I’m trying to use nvprof to obtain detailed memory consumption data of my application. I have two questions:
-
Using nvprof or CUPTI, is there a way to obtain the total allocated device memory at a given point in time?
nvidia-smiis able to print the amount of total allocated device memory, so there must be some API access to that figure? I know how to profile memory allocations and frees with nvprof, but that doesn’t account for all memory (e.g. it doesn’t account for memory reserved for CUDA heap allocations.) -
How can I find out how much local memory a kernel uses, in total and per thread? Both these figures are captured by nvprof’s sqlite output in the
CUPTI_ACTIVITY_KIND_KERNELtable. However, this gives me data that I cannot explain:- For the code
//...
__global__
void saxpy_with_local_memory(int n, float a, float *x, float *y)
{
const int local_memory_size = 1000;
unsigned char p[local_memory_size];
int i = blockIdx.x*blockDim.x + threadIdx.x;
// Do this to prevent compiler optimizations from removing the array.

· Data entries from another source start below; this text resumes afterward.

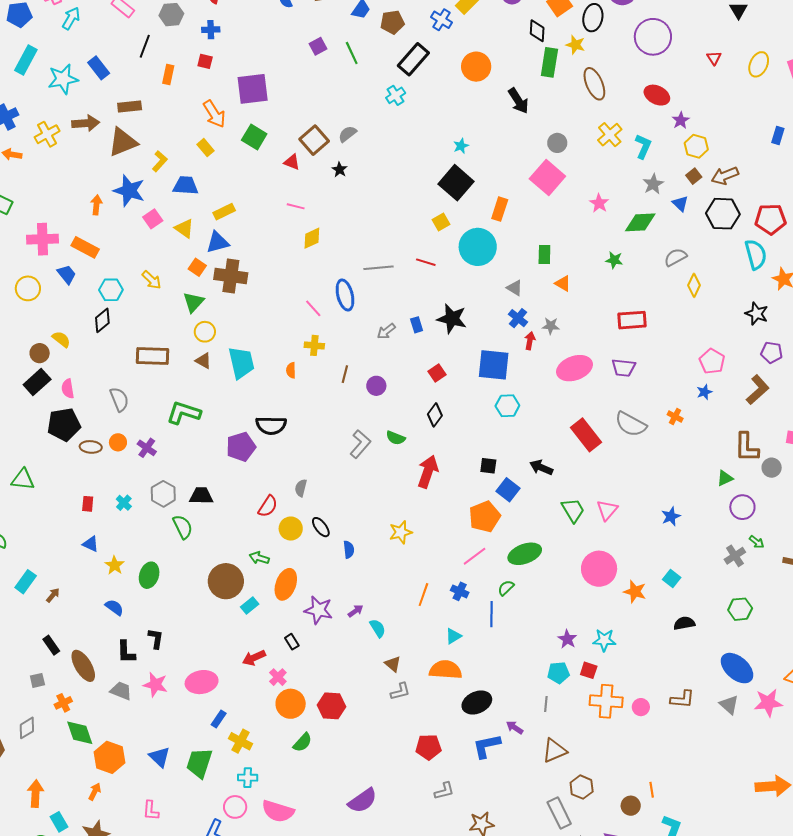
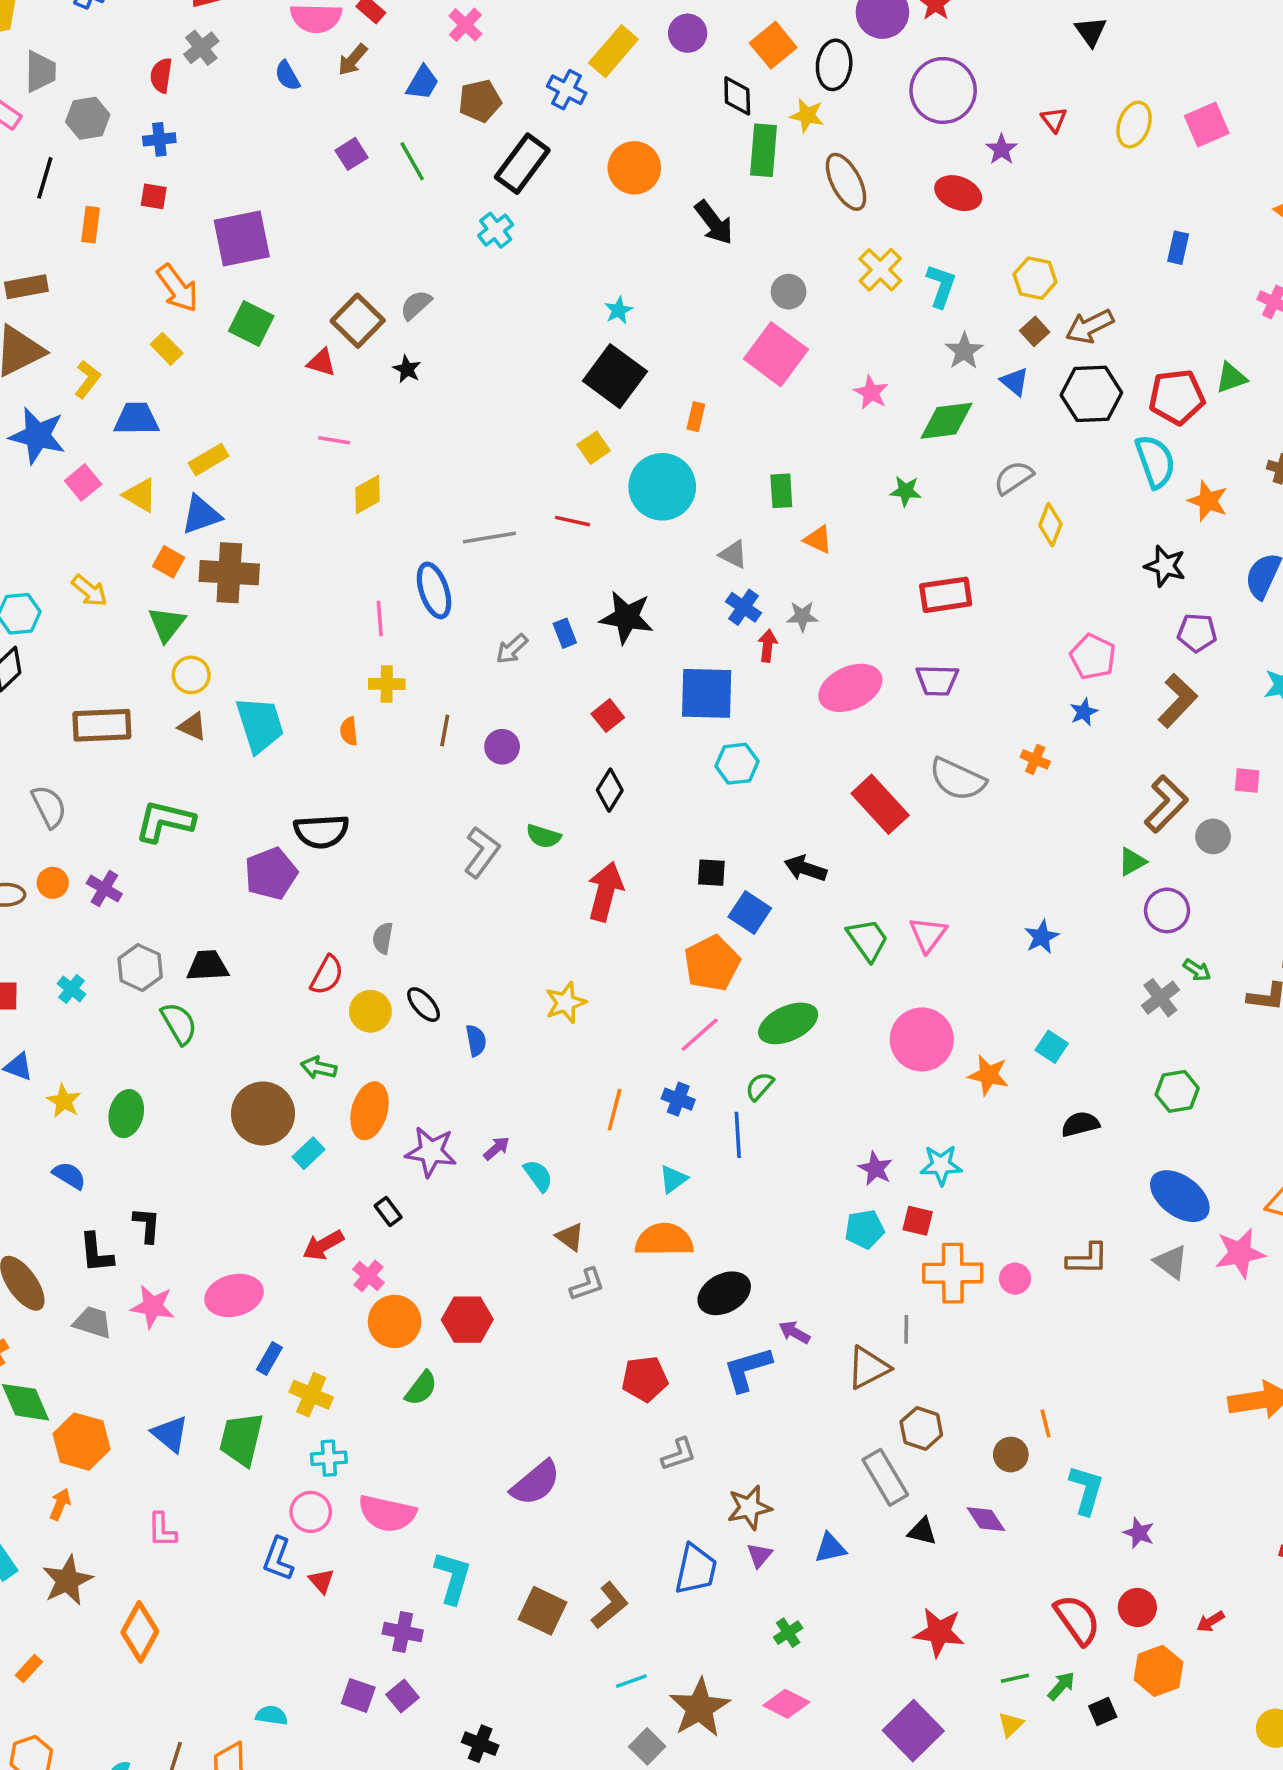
purple star: (681, 120) -> (1001, 149), moved
orange rectangle: (500, 209) -> (696, 417), size x0.7
pink line: (313, 308) -> (380, 619), turned 42
brown L-shape: (747, 447) -> (1166, 804), turned -132
gray line: (546, 704) -> (906, 1329), moved

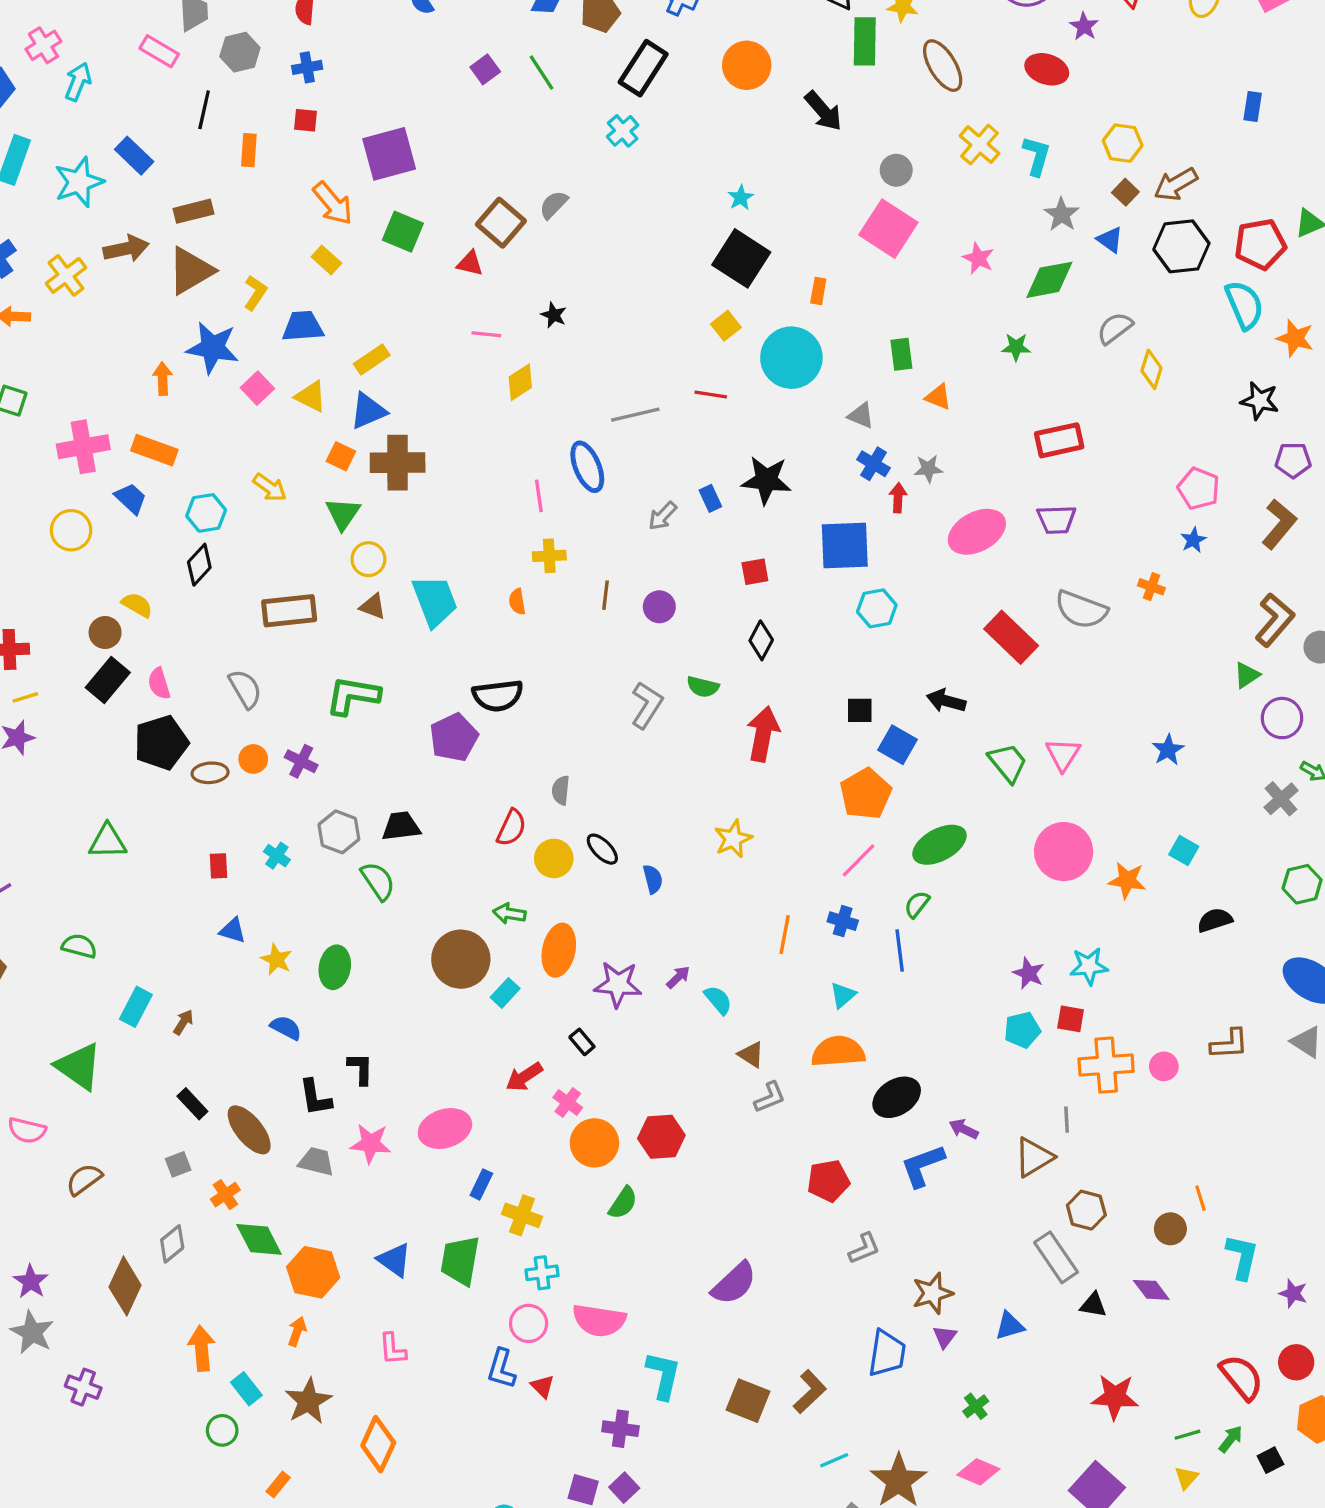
black star: (407, 369) -> (554, 315), moved
red square: (608, 716) -> (755, 572), turned 32

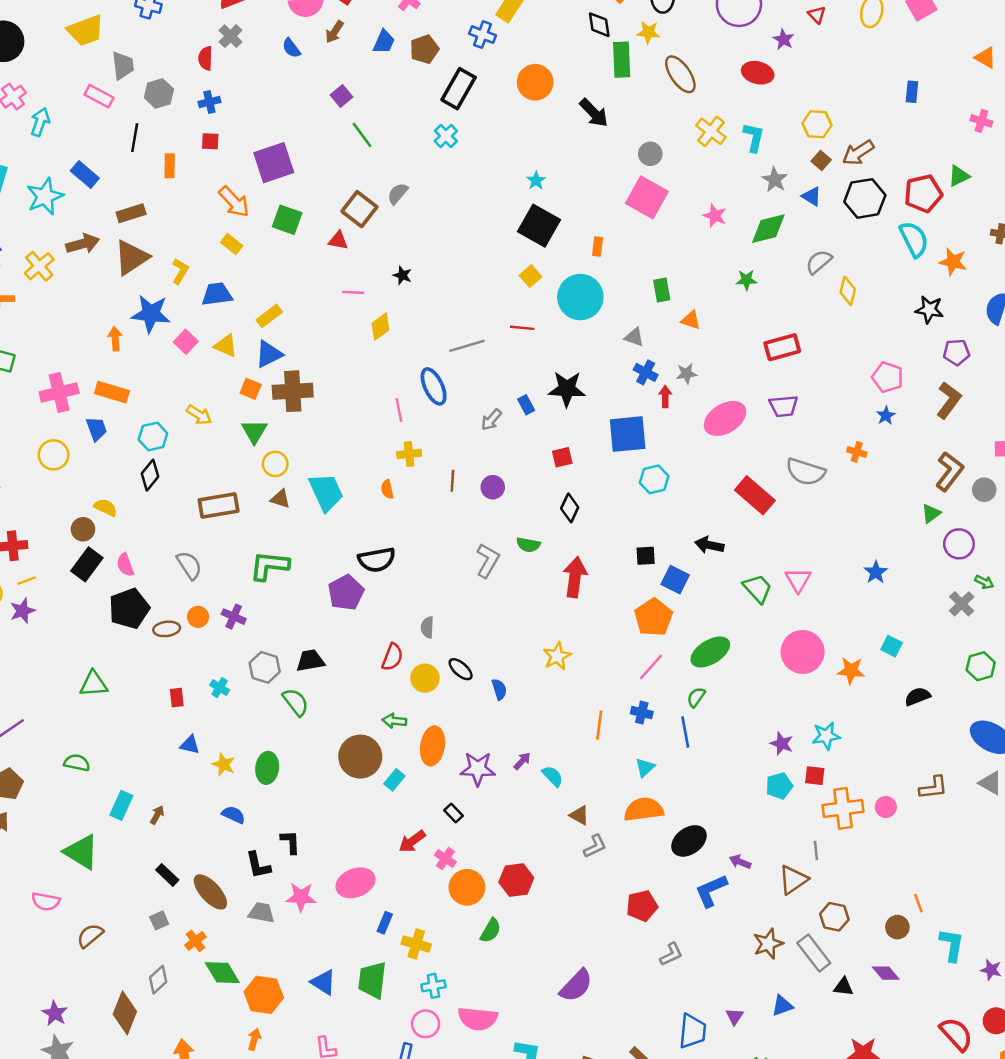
green line: (542, 72) -> (362, 135), moved
blue trapezoid: (131, 498) -> (96, 429), turned 30
brown star: (933, 1293) -> (768, 944), moved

p[i%local_memory_size] = i;
if (i < 0) y[i] += + p[i%local_memory_size];
if (i < n) y[i] = a*x[i] + y[i];
}
int main(void)
{
//...
// Perform saxpy_with_local_memory on 1M elements
int n_threads_per_block = 1024;
saxpy_with_local_memory<<<(N+n_threads_per_block-1)/n_threads_per_block, n_threads_per_block>>>(N, 2.0f, d_x, d_x);
//...
}
I get
localMemoryPerThread: 0
localMemoryTotal: 264241152
even though I am allocating 1000 bytes per thread.
If I change local_memory_size to 100000, the profiler seems to give a buggy result:
localMemoryPerThread: 0
localMemoryTotal: -1267466240
How can these results be explained?
My system details:
GPU: Tesla P100-PCIE-16GB
I’m doing all my work in a nvidia/cuda:11.0-devel-ubuntu18.04 docker container.